On his first day of congressional confirmation hearings, Supreme Court nominee Judge Neil Gorsuch stated his firm belief the Second Amendment is the “law of the land”.
Judge Gorsuch faced a number of second amendment questions during the first day’s hearing from Senator Dianne Feinsten (D-CA), a liberal Senator from California notorious for making incendiary claims regarding both gun owners and gun rights. In keeping with her evident belief that the constitution can be interpreted as needed to conform to current societal trends, Feinstein asked Judge Gorsuch if he thought the Second Amendment was “unclear” or “in need of clarification”. Judge Gorsuch, however, responded that the Heller decision on the Second Amendment was “the law of the land.”
The Heller Decision
The District of Columbia v. Heller (554 U.S. 570 – 2008), was a landmark gun rights case brought before the United States Supreme Court, in response to a lower court ruling that effectively banned handguns in the nation’s capital. In 2008, the Supreme Court ruled that the Second Amendment to the United States Constitution applied to federal enclaves such as the capital, and that it protects an individual’s right to possess a firearm for lawful purposes, such as self-defense within the home.
The Supreme Court decision in the Heller case struck down a long-standing Washington D.C. handgun ban in a 5-4 split decision, with the late Justice Antonin Scalia writing the majority court opinion. Referring to the efforts of anti-gun proponents such as Feinstein to dismiss or trivialize the constitution as out-dated, Scalia stated, “Undoubtedly some think that the Second Amendment is outmoded in a society where our standing army is the pride of our nation, where well-trained police forces provide personal security and where gun violence is a serious problem…. That is perhaps debatable, but what is not debatable is that it is not the role of this court to pronounce the Second Amendment extinct.”
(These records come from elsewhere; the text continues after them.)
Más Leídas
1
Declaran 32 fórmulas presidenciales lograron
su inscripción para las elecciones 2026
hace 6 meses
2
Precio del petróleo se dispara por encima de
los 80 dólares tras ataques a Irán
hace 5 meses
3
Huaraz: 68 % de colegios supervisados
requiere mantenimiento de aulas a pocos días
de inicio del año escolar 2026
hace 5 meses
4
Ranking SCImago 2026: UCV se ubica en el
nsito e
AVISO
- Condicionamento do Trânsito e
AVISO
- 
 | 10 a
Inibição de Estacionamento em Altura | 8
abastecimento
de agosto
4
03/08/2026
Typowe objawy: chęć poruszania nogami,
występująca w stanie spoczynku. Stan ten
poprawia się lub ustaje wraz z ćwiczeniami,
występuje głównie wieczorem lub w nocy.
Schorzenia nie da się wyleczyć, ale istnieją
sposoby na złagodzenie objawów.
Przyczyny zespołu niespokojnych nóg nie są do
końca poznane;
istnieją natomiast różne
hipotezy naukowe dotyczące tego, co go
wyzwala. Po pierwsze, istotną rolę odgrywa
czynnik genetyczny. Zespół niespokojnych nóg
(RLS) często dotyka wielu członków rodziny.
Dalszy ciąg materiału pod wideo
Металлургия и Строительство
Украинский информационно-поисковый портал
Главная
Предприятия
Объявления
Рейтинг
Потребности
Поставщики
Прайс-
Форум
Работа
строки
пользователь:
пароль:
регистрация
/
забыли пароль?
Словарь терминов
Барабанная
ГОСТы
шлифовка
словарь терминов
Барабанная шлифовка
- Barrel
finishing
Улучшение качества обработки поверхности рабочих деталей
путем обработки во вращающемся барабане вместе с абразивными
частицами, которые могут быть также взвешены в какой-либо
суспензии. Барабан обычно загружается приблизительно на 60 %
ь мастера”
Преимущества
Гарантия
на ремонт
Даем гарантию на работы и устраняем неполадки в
In addition to Justice Scalia, the Heller decision was supported by Chief Justice John Roberts, as well as Justices Samuel Alito, Clarence Thomas, and Anthony Kennedy.
Judge Gorsuch’s responses applauded by President Trump
The 2008 Heller decision constituted a devastating blow to anti-gun liberals such as Senator Feinstein, who have maintained for years that the second amendment did not apply to individuals, but only to government-authorized military units. When asked by Feinstein during the confirmation hearing if he agreed with the Supreme Court’s decision in the Heller case, Gorsuch responded with a succinct and unambiguous, “Whatever is in Heller is the law, and I follow the law.”
Judge Gorsuch is the kind of judge we need on #SCOTUS – someone with a brilliant legal mind & a commitment to constitutional principles. – President Donald Trump
President Trump praised the judge’s clear commitment to upholding the constitution, tweeting, “Judge Gorsuch is the kind of judge we need on #SCOTUS – someone with a brilliant legal mind & a commitment to constitutional principles.”
Failing in her efforts to persuade Gorsuch to trivialize the court’s majority decision in the Heller case, Feinstein then attempted to call into question Gorsuch’s past praise of both the supporting and dissenting court positions in the Heller case. Feinstein noted that Gorsuch had called both sides of the court positions in Heller “brilliant’ from a legal point of view. Gorsuch, however, refused to be baited, noting that, as a lawyer, he could appreciate a well-drafted legal opinion offered by the minority court justices without agreeing with its premise. Said Gorsuch, he was not there to “grade his bosses work”.
Judge Neil McGill Gorsuch is currently on the United States Court of Appeals for the United States Tenth Circuit Court. On February 1, 2017, President Donald Trump nominated Gorsuch to be an Associate Justice of the U.S. Supreme Court, to fill the seat left vacant following the death of Justice Antonin Scalia.
Gorsuch is a proponent of textualism in statutory interpretation and originalism in interpreting the U.S. Constitution; positions that support the interpretation of a document as its author originally intended it to be interpreted, not based on popular trends or capricious public moods.